Les evolutions du flamenco le ramènent toujours à son essence

2 janvier 2013 par AutreFuturVersion imprimable de cet article Version imprimable

Entre Andalousie, palos, Garcia Lorca ou Pastora Pavón, rencontre avec Paco, fils de cénétiste espagnol, bercé depuis l’enfance par le flamenco et chanteur lui même.


- AutreFutur : Peux-tu revenir sur les origines du Flamenco ?

Le berceau du flamenco est sans nul doute l’Andalousie, l’une des plus anciennes démocraties d’Europe, antérieure à celle d’Athénes. Chaque province et quelques fois chaque village possède ses palos propres c’est-à-dire ses styles de flamenco particuliers.

Deux civilisations Andalouses sont connues. La plus ancienne, celle de l’Argar, située à la pointe Est et qui comprend les provinces de Murcia, Almeria et Jaén, qui ont donné naissance aux palos del levante, (styles du levant). Une muraille de cité fortifiée de style Troie II, vieille de 4.200 ans, a été découverte dans la province de Murcia. Pour Grenade et Malaga qui ont des palos bien proches de ceux del levante , l’archéologie les place également dans le territoire de cette civilisation qui resplendit à son époque, sur toute la péninsule Ibérique.

Tartessos, l’autre civilisation Andalouse, est mentionnée par Hérodote dans son livre III d’Enquête, six siècles avant JC, où il fait dire à Otanès, membre du complot des sept qui mit Darius au pouvoir (et pour soutenir les sophistes qui tentaient d’instaurer la démocratie directe à Athénes) qu’il souhaitait instaurer la démocratie en Perse, puisque les gens les plus heureux du monde vivaient à Tartessos qui était une démocratie, directe évidemment.
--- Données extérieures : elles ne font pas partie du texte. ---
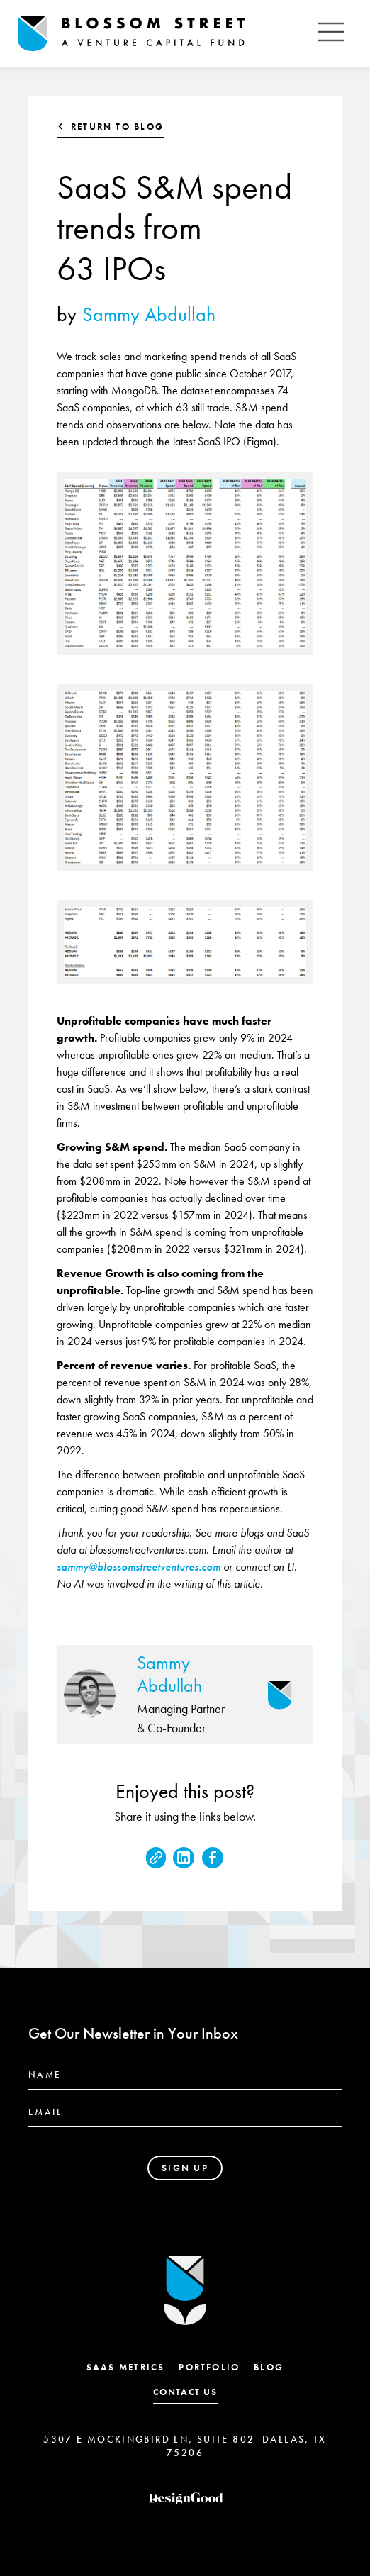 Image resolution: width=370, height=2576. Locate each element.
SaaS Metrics (125, 2367)
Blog (269, 2367)
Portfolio (209, 2367)
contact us (185, 2392)
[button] (331, 34)
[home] (164, 34)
La mythologie grecque y situe l’un des douze travaux d’Hercule qui y a volé un troupeau de taureaux fabuleux puis passa en Afrique du Nord, après avoir créé les Colonnes d’Hercule qui ouvrirent le détroit de Gibraltar, pour échapper à Gérion, roi mythique de Tartessos, qui le poursuivait avec ses guerriers.

- AutreFutur : Et qu’en est-il des gitans ?
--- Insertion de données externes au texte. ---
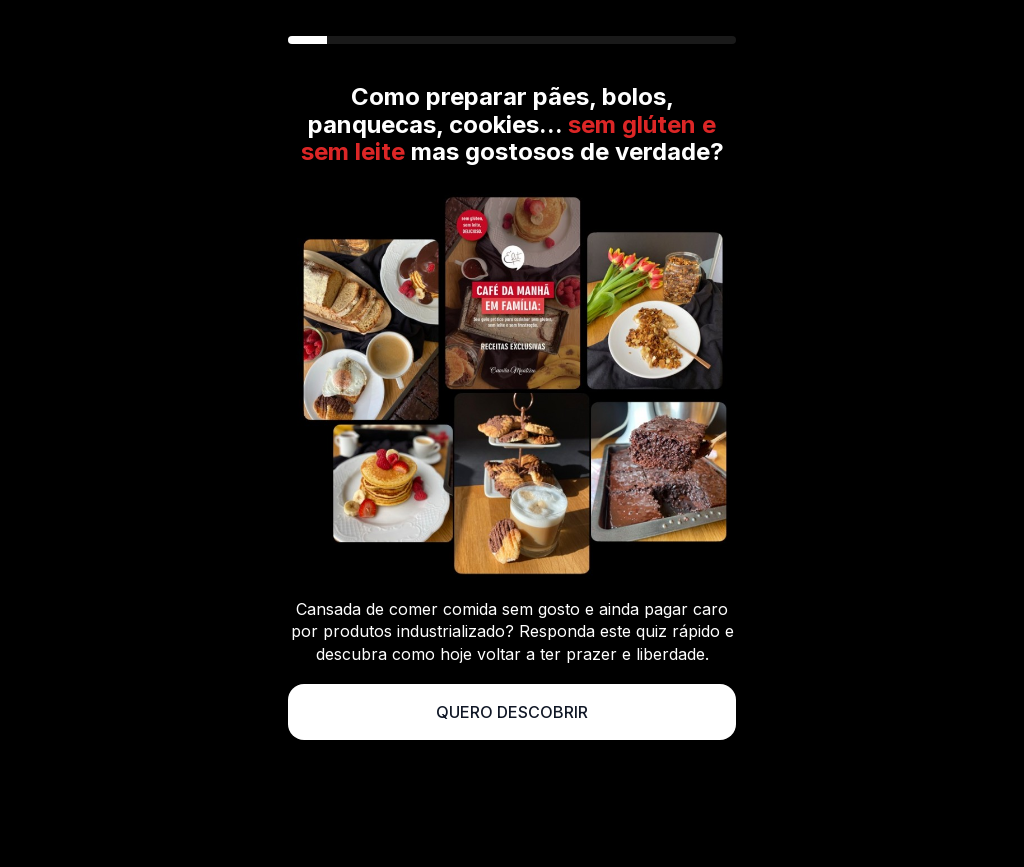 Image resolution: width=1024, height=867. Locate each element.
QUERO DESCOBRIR (512, 712)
Pline dans ses écrits, fait l’éloge d’une danseuse de Cadix, grande vedette de l’empire Romain et une sculpture d’époque reste encore à Naples de cette fameuse danseuse, laquelle porte les habits (une bata de cola) et tient la posture d’une danseuse de flamenco. Une sculpture Ibère du VIème siècle avant notre ère, représente une femme portant ce type d’habits, tout à fait semblables à celui des danseuses flamencas d’aujourd’hui.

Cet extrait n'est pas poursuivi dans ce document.